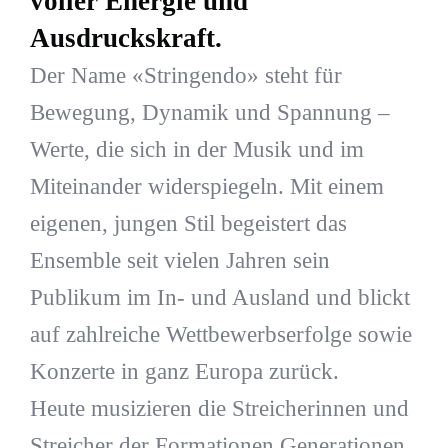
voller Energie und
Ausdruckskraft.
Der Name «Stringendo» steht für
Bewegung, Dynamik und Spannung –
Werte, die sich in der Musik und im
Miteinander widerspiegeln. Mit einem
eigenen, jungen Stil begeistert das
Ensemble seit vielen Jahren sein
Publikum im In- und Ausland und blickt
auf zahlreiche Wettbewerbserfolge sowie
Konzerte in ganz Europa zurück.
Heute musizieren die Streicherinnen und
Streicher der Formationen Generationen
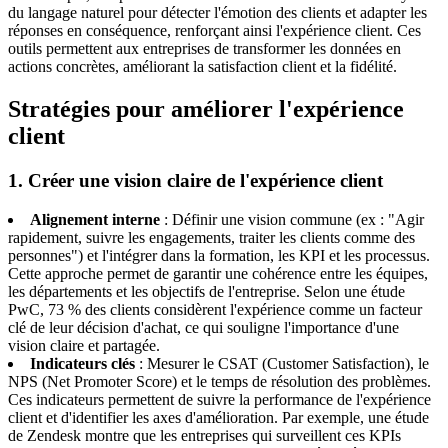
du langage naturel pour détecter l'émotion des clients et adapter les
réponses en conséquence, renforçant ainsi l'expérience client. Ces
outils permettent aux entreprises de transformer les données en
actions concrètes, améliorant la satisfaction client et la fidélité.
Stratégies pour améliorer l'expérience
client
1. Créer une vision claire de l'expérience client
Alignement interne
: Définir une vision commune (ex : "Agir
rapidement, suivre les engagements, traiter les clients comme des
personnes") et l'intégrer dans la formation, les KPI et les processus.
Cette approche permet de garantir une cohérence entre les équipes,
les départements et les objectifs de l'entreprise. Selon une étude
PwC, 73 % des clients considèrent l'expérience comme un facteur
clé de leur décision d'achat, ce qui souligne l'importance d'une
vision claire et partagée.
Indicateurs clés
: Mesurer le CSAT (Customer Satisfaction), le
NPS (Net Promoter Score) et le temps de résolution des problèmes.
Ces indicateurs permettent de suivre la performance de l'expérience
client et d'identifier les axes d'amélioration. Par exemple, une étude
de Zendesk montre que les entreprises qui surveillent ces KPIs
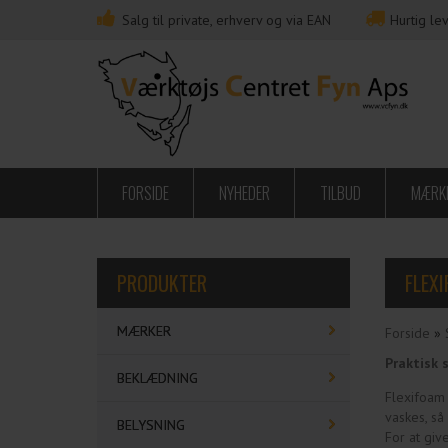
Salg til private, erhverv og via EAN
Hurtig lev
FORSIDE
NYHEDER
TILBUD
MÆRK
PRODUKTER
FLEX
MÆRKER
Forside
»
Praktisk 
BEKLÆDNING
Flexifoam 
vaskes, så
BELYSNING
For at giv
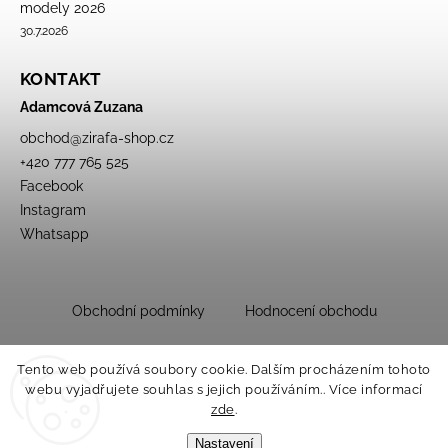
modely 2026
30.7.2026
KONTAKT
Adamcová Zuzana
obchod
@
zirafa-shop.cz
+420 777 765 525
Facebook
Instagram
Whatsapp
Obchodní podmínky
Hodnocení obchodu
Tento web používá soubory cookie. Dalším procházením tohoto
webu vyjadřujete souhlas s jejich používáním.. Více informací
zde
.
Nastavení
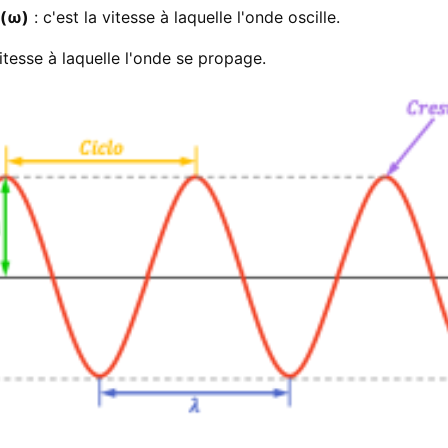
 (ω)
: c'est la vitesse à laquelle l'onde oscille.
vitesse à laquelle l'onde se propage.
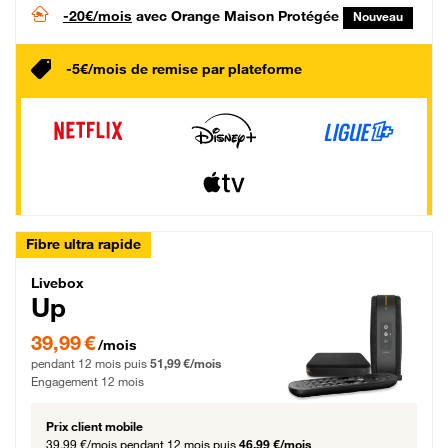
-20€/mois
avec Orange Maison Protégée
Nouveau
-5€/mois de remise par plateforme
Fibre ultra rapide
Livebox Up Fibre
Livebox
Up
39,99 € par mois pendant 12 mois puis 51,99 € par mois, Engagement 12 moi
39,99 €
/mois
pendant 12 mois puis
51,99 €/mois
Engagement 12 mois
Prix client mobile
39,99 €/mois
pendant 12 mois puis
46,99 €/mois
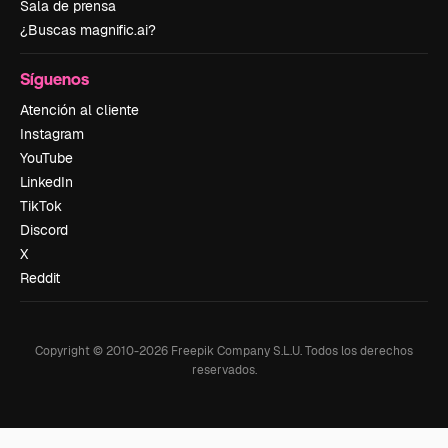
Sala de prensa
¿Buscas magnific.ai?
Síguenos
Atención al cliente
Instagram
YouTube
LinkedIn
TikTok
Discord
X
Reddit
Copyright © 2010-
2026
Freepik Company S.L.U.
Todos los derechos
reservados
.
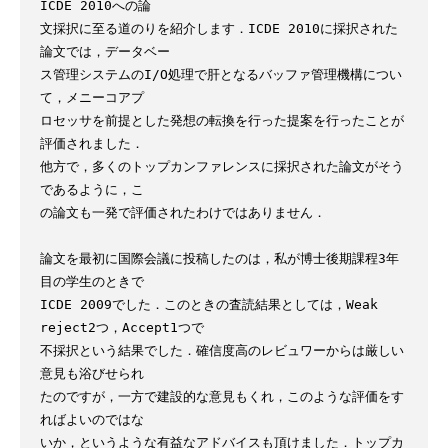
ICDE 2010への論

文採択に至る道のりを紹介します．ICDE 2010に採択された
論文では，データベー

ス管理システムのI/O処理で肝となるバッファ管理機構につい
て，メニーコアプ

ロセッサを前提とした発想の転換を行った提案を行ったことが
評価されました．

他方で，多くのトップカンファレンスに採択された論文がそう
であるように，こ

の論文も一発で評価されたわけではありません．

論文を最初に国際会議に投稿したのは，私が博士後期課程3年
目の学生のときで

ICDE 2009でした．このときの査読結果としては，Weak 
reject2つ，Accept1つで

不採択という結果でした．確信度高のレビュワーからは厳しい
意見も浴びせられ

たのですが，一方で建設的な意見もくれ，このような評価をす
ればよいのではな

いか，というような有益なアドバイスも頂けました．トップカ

________

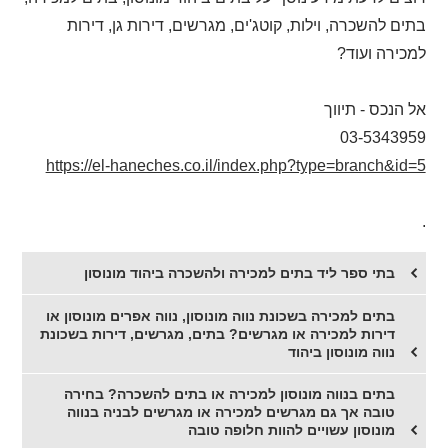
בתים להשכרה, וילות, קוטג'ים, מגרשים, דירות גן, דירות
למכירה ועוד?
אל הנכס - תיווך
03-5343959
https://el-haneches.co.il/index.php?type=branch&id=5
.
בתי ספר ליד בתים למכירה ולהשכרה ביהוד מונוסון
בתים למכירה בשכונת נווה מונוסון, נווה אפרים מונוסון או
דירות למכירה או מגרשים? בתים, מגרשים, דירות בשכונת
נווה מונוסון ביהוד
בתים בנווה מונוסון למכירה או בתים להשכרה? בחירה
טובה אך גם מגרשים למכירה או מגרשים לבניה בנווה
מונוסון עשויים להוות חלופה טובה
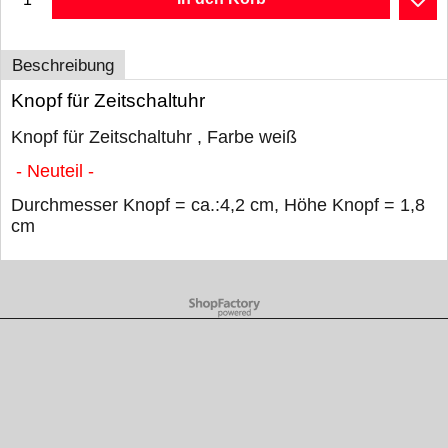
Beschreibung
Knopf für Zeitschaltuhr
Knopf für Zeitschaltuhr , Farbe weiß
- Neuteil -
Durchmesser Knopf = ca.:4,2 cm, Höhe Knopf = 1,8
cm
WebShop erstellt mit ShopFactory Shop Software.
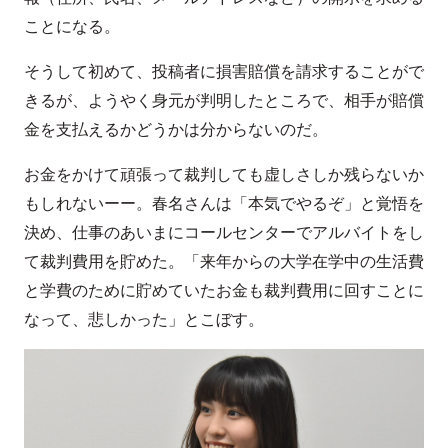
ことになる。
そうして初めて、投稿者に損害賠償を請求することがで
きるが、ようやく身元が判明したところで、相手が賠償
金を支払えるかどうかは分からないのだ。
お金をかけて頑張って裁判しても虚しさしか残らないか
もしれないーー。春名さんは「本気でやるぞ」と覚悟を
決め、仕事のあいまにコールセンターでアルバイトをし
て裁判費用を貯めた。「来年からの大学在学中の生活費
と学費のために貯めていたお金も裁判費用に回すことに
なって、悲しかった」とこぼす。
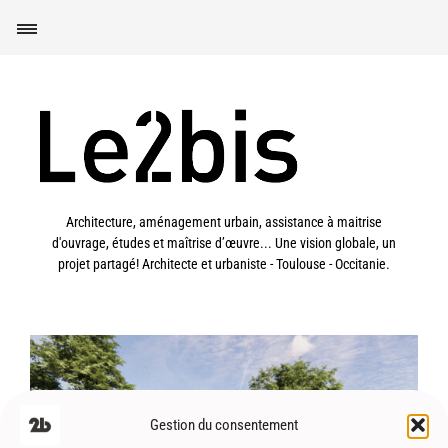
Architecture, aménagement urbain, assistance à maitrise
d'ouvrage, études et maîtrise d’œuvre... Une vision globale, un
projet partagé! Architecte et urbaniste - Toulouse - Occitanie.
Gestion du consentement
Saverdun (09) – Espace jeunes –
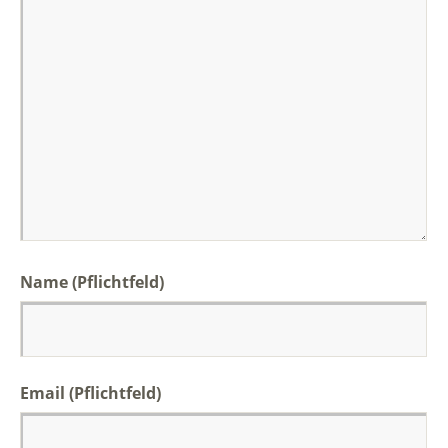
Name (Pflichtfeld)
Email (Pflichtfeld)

________

Among the lines above, repeat exactly those from the line with "voller Energie und" to the line with "Konzerte in ganz Europa zurück.", counting both ends.

Response box ->
voller Energie und
Ausdruckskraft.
Der Name «Stringendo» steht für
Bewegung, Dynamik und Spannung –
Werte, die sich in der Musik und im
Miteinander widerspiegeln. Mit einem
eigenen, jungen Stil begeistert das
Ensemble seit vielen Jahren sein
Publikum im In- und Ausland und blickt
auf zahlreiche Wettbewerbserfolge sowie
Konzerte in ganz Europa zurück.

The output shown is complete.